• **Your instructions**
Every line below that has the string "Sitz" adds one to the count. Give that count by itself.
**** Supplied information ****
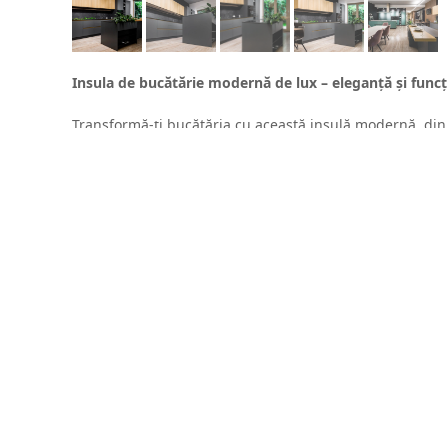
Insula de bucătărie modernă de lux – eleganță și funcț
Transformă-ți bucătăria cu această insulă modernă, din 
de stejar, blat HPL compact și zonă volumetrică din stej
senzori și picioarele reglabile Axilo îți oferă confort și 
Detalii rafinate, precum frezările la 45° și cutia inox pe
Stoc limitat în lichidare de showroom – nu rata șansa de
Descriere:
Lungime: 2440mm
Inaltime: 900 mm
Adancime: 920 mm
Fronturi baza, coloane, laterale vizibile: MDF Vopsi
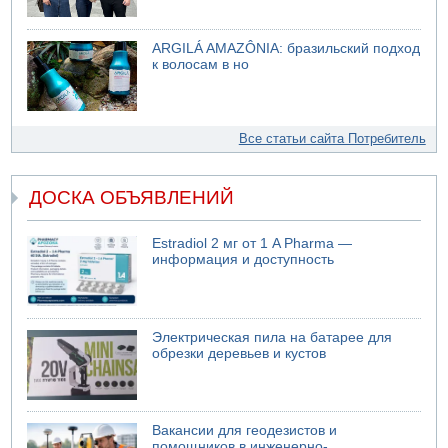
ARGILÁ AMAZÔNIA: бразильский подход
к волосам в но
Все статьи сайта Потребитель
ДОСКА ОБЪЯВЛЕНИЙ
Estradiol 2 мг от 1 A Pharma —
информация и доступность
Электрическая пила на батарее для
обрезки деревьев и кустов
Вакансии для геодезистов и
помощников в инженерно-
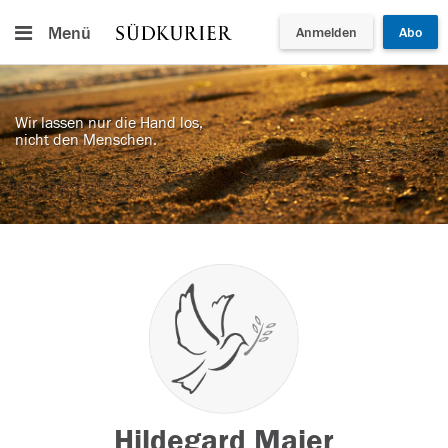
Menü
Anmelden
Abo
Wir lassen nur die Hand los,
nicht den Menschen.
Hildegard Maier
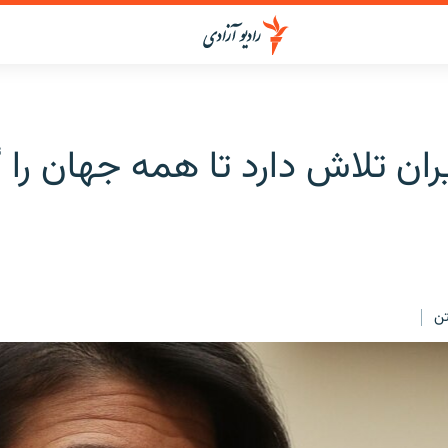
ران تلاش دارد تا همه جهان را 
ن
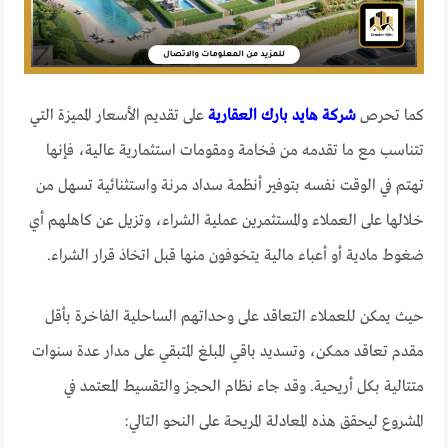
كما تحرص
شركة هايد بارك العقارية
على تقديم الأسعار المميزة التي
تتناسب مع ما تقدمه من فخامة ومقومات استثمارية عالية، فإنها
تهتم في الوقت نفسه بتوفير أنظمة سداد مرنة واستثنائية تسهل من
خلالها على العملاء والمستثمرين عملية الشراء، وتزيل عن كاهلهم أي
ضغوط مادية أو أعباء مالية يتخوفون منها قبل اتخاذ قرار الشراء.
حيث يمكن للعملاء التعاقد على وحداتهم الساحلية الفاخرة بأقل
مقدم تعاقد ممكن، وتسديد باقي المبلغ المتبقي على مدار عدة سنوات
متتالية بكل أريحية. وقد جاء نظام الحجز والتقسيط المعتمد في
المشروع ليحقق هذه المعادلة المريحة على النحو التالي:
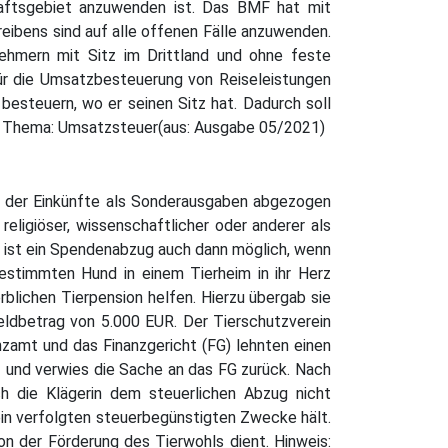
haftsgebiet anzuwenden ist. Das BMF hat mit
eibens sind auf alle offenen Fälle anzuwenden.
ehmern mit Sitz im Drittland und ohne feste
ür die Umsatzbesteuerung von Reiseleistungen
esteuern, wo er seinen Sitz hat. Dadurch soll
m Thema: Umsatzsteuer(aus: Ausgabe 05/2021)
s der Einkünfte als Sonderausgaben abgezogen
religiöser, wissenschaftlicher oder anderer als
 ist ein Spendenabzug auch dann möglich, wenn
bestimmten Hund in einem Tierheim in ihr Herz
blichen Tierpension helfen. Hierzu übergab sie
Geldbetrag von 5.000 EUR. Der Tierschutzverein
nzamt und das Finanzgericht (FG) lehnten einen
 und verwies die Sache an das FG zurück. Nach
 die Klägerin dem steuerlichen Abzug nicht
ein verfolgten steuerbegünstigten Zwecke hält.
n der Förderung des Tierwohls dient. Hinweis:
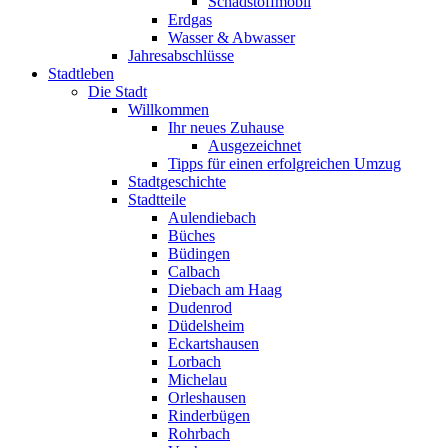
Schadstoffmobil
Erdgas
Wasser & Abwasser
Jahresabschlüsse
Stadtleben
Die Stadt
Willkommen
Ihr neues Zuhause
Ausgezeichnet
Tipps für einen erfolgreichen Umzug
Stadtgeschichte
Stadtteile
Aulendiebach
Büches
Büdingen
Calbach
Diebach am Haag
Dudenrod
Düdelsheim
Eckartshausen
Lorbach
Michelau
Orleshausen
Rinderbügen
Rohrbach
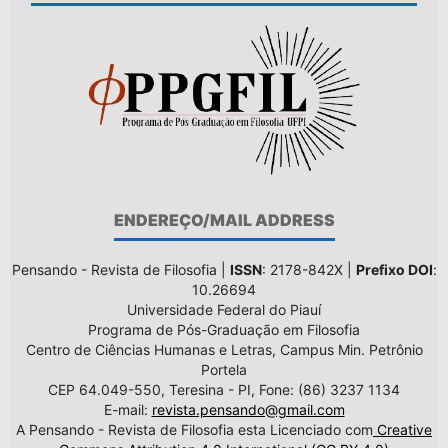
ENDEREÇO/MAIL ADDRESS
Pensando - Revista de Filosofia |
ISSN
: 2178-842X |
Prefixo DOI
:
10.26694
Universidade Federal do Piauí
Programa de Pós-Graduação em Filosofia
Centro de Ciências Humanas e Letras, Campus Min. Petrônio
Portela
CEP 64.049-550, Teresina - PI, Fone: (86) 3237 1134
E-mail:
revista.pensando@gmail.com
A Pensando - Revista de Filosofia esta Licenciado com
Creative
****
• **Reply to the task**
2